*Activity:*
Copy each line of the data that has "está" in it.

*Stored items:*
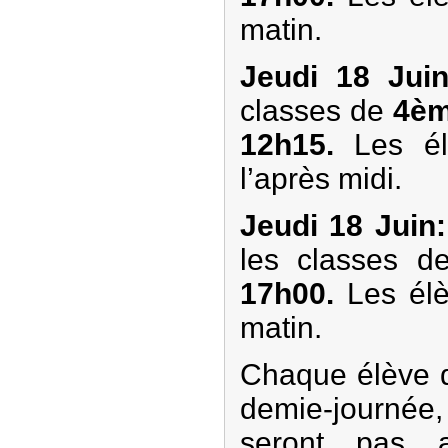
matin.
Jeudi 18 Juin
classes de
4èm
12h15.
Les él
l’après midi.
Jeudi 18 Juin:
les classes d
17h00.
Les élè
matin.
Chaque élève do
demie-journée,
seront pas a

---

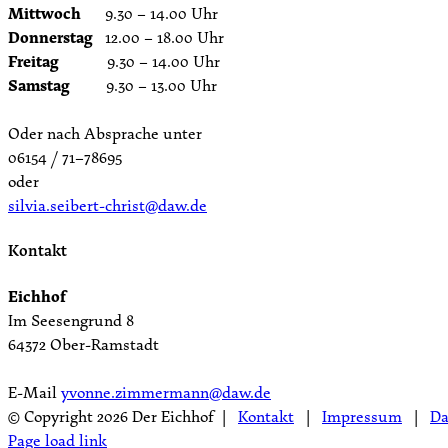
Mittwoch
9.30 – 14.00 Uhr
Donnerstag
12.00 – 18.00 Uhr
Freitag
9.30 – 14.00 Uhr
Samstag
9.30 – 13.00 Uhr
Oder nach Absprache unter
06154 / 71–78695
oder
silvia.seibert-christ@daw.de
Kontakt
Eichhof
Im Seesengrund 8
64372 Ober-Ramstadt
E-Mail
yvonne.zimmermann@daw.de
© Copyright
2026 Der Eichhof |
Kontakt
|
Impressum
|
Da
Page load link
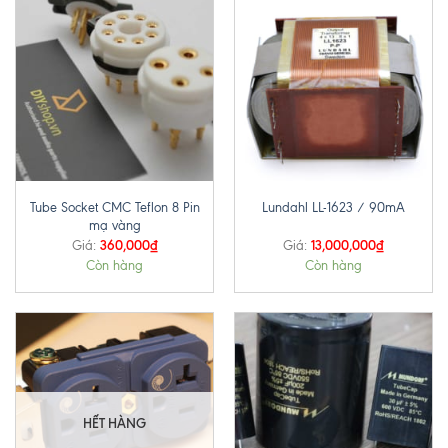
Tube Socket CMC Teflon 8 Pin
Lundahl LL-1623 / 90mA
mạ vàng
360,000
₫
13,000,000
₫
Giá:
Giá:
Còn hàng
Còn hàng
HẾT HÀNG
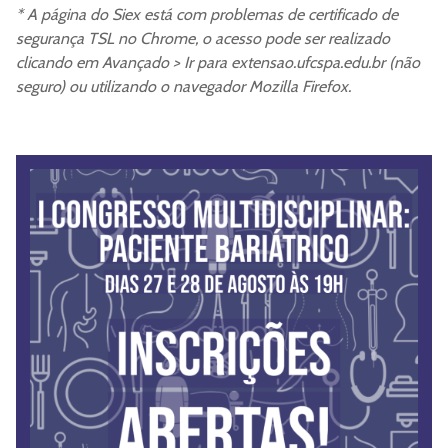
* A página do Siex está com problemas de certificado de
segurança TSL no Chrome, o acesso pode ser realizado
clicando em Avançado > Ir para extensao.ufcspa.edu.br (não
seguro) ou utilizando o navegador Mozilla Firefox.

...

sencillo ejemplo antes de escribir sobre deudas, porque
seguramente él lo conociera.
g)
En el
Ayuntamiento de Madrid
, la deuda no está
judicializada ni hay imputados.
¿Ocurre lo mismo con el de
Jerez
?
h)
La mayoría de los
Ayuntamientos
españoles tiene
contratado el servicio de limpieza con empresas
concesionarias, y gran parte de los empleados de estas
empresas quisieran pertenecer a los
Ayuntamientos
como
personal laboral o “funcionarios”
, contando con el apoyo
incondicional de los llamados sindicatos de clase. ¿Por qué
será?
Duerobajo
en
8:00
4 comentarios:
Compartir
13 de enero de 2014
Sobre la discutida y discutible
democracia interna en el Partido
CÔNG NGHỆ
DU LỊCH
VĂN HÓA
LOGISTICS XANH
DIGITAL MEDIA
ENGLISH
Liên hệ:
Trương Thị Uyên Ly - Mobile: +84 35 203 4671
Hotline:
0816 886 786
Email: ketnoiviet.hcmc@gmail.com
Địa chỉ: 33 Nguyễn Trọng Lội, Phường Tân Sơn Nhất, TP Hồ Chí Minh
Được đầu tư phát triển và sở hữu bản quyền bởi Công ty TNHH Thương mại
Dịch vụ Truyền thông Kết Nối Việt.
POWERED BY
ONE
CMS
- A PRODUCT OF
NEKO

*Response to the exercise:*
* A página do Siex está com problemas de certificado de
, la deuda no está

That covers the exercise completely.